The answer must be an exact copy of every entry, with no pictures in it.

··· EXCERPTED DATA ···

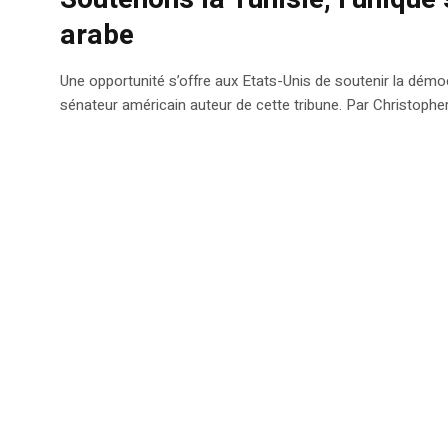
arabe
Une opportunité s’offre aux Etats-Unis de soutenir la démo
sénateur américain auteur de cette tribune. Par Christoph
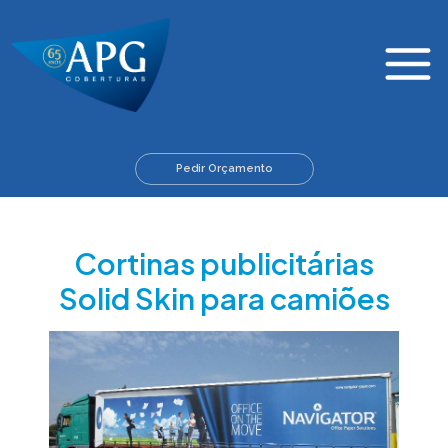
Skip
Main
to
Menu
content
Pedir Orçamento
Cortinas publicitárias
Solid Skin para camiões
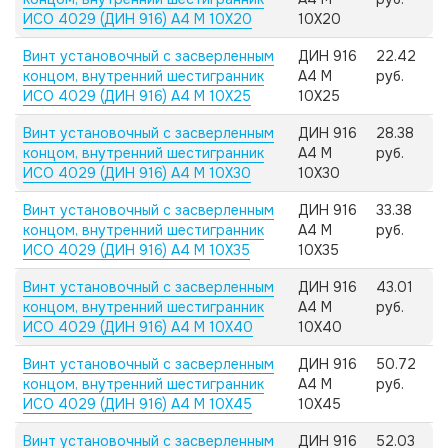
ИСО 4029 (ДИН 916) А4 M 10X20
10X20
Винт установочный с засверленным
ДИН 916
22.42
концом, внутренний шестигранник
А4 M
руб.
ИСО 4029 (ДИН 916) А4 M 10X25
10X25
Винт установочный с засверленным
ДИН 916
28.38
концом, внутренний шестигранник
А4 M
руб.
ИСО 4029 (ДИН 916) А4 M 10X30
10X30
Винт установочный с засверленным
ДИН 916
33.38
концом, внутренний шестигранник
А4 M
руб.
ИСО 4029 (ДИН 916) А4 M 10X35
10X35
Винт установочный с засверленным
ДИН 916
43.01
концом, внутренний шестигранник
А4 M
руб.
ИСО 4029 (ДИН 916) А4 M 10X40
10X40
Винт установочный с засверленным
ДИН 916
50.72
концом, внутренний шестигранник
А4 M
руб.
ИСО 4029 (ДИН 916) А4 M 10X45
10X45
Винт установочный с засверленным
ДИН 916
52.03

···

OUTPUT OF THE EXERCISE
arabe
Une opportunité s’offre aux Etats-Unis de soutenir la démo
sénateur américain auteur de cette tribune. Par Christoph
Skip
Main
to
Menu
content
Pedir Orçamento
Cortinas publicitárias
Solid Skin para camiões
ИСО 4029 (ДИН 916) А4 M 10X20
10X20
Винт установочный с засверленным
ДИН 916
22.42
концом, внутренний шестигранник
А4 M
руб.
ИСО 4029 (ДИН 916) А4 M 10X25
10X25
Винт установочный с засверленным
ДИН 916
28.38
концом, внутренний шестигранник
А4 M
руб.
ИСО 4029 (ДИН 916) А4 M 10X30
10X30
Винт установочный с засверленным
ДИН 916
33.38
концом, внутренний шестигранник
А4 M
руб.
ИСО 4029 (ДИН 916) А4 M 10X35
10X35
Винт установочный с засверленным
ДИН 916
43.01
концом, внутренний шестигранник
А4 M
руб.
ИСО 4029 (ДИН 916) А4 M 10X40
10X40
Винт установочный с засверленным
ДИН 916
50.72
концом, внутренний шестигранник
А4 M
руб.
ИСО 4029 (ДИН 916) А4 M 10X45
10X45
Винт установочный с засверленным
ДИН 916
52.03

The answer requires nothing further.